Он вскочил с кресла, зашагал по комнате из угла в угол, потом остановился и решительно сказал:
– У молодежи свой путь, свое место в революции. И мы будем бороться за это!
– Открытый бой?
– подался вперед в своем кресле Горовский.
– Бой, Женя!
– откинул со лба волосы Стрельцов.
– Решительный и правый!
– Надо подготовить людей!
– поднялся Горовский.
– Собрать, информировать...
– Обязательно!
– кивнул Стрельцов.
– И не теряйте времени!
– Идем, Лена!
– заторопился Горовский, уже в дверях взмахнул
– Опять стихи!
– потянула его за рукав Лена.
В коридоре был еще слышен голос Горовского: "Не понимаю тебя! Что может быть прекраснее стихов?", потом хлопнула входная дверь, и все стихло.
Кузьма встал с кресла и нерешительно сказал:
– Мне тоже вроде пора... До свидания, Петр Никодимович.
– До свидания.
– Стрельцов все еще расхаживал по комнате, ерошил волосы, морщил лоб.
– Вы насчет механических курсов не забудете?
– Что?
– остановился Стрельцов.
– Насчет курсов, говорю...
– робко напомнил Кузьма.
– А-а!..
– раздраженно отмахнулся Стрельцов.
– Я же сказал... Идите.
Послушал, как хлопнула за Кузьмой входная дверь, прошелся по кабинету, остановился у окна и потянул на себя раму. Наполнилась теплым ветром и чуть зашевелилась тяжелая штора, солнечные зайчики заиграли на стеклах книжных шкафов, под окном слышались веселые ребячьи голоса, где-то далеко звенел трамвай, синело безоблачное небо, и не верилось, что август на исходе.

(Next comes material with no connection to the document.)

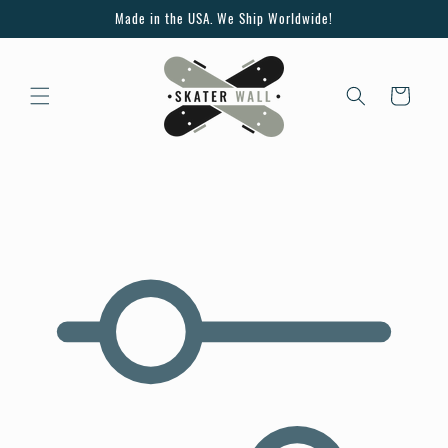
Skip to
Made in the USA. We Ship Worldwide!
content
Cart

А Вадим Николаевич Заблоцкий вышел из подъезда солидного, облицованного гранитом особняка, у входа в который сохранилась черная с золотом вывеска: "Фосс и Штейнингер". Вынул из жилетного кармана часы, щелкнул крышкой и неторопливо пошел по Невскому, к Адмиралтейству. Постоял у чугунной ограды и, увидев идущую по усыпанной песком дорожке женщину в черном платье, двинулся ей навстречу.
Женщина шла легко и быстро, чуть подавшись вперед, и была бы даже красива, если бы не плотно сжатые губы и прищуренные холодные глаза. Она кивнула Заблоцкому и села на скамью, изящным движением оправив платье.

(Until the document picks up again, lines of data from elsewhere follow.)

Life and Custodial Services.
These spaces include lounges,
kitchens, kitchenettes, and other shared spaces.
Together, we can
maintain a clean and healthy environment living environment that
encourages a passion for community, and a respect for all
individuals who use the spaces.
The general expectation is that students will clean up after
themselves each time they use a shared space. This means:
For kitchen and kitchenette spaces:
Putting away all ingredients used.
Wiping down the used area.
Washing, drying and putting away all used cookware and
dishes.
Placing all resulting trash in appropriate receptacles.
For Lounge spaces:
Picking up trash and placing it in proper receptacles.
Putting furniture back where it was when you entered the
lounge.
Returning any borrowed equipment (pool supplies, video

– В Чека стало известно о наших связях, - сказала она спокойно.
Заблоцкий откашлялся, будто поперхнулся, и встревоженно взглянул на женщину:
– Неужели?
– Сведения как будто точные.
Заблоцкий снял и снова надел очки, потом осторожно спросил:
– Наши друзья в курсе?
– Нет.
– Муза Петровна!
– повысил голос Заблоцкий.
– Леди!
– напомнила женщина и оглянулась.
– Да... Да... Простите...
– Заблоцкий опять снял очки и долго протирал их платком.
– Вам не кажется, что это может вызвать нежелательные эксцессы? С обеих сторон?
– Вадим Николаевич!
– Женщина еще плотней сжала губы, щеки ее втянулись, лицо стало вдруг осунувшимся и постаревшим.

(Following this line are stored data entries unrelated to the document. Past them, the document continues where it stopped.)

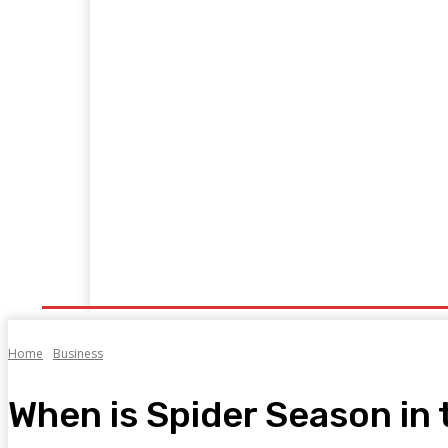
Business
Food
Health
Bookkeepi
Home
Home
Business
When is Spider Season in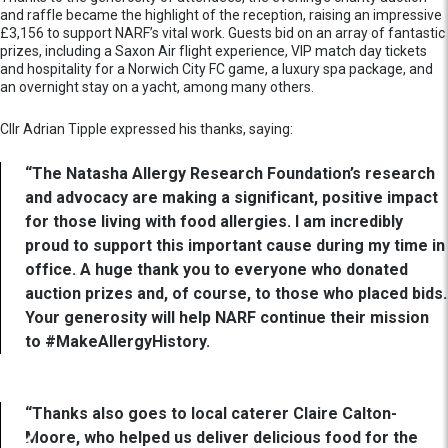
and raffle became the highlight of the reception, raising an impressive
£3,156 to support NARF’s vital work. Guests bid on an array of fantastic
prizes, including a Saxon Air flight experience, VIP match day tickets
and hospitality for a Norwich City FC game, a luxury spa package, and
an overnight stay on a yacht, among many others.
Cllr Adrian Tipple expressed his thanks, saying:
“The Natasha Allergy Research Foundation’s research
and advocacy are making a significant, positive impact
for those living with food allergies. I am incredibly
proud to support this important cause during my time in
office. A huge thank you to everyone who donated
auction prizes and, of course, to those who placed bids.
Your generosity will help NARF continue their mission
to #MakeAllergyHistory.
“Thanks also goes to local caterer Claire Calton-
Moore, who helped us deliver delicious food for the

– Наши милые друзья уже хозяйничают в Мурманске и в Архангельске. Дальнейшие их планы неизвестны. Вы что же, полагаете, что нам следует сидеть сложа руки и ждать подачки от победителей?
– Конечно нет!
– негромко и решительно сказал Заблоцкий.
– Но не опережаем ли мы события?
– Не опережаем.
– Женщина протянула Заблоцкому сложенный в квадратик листок бумаги, поднялась со скамьи и пошла в сторону набережной стремительной своей, летящей походкой.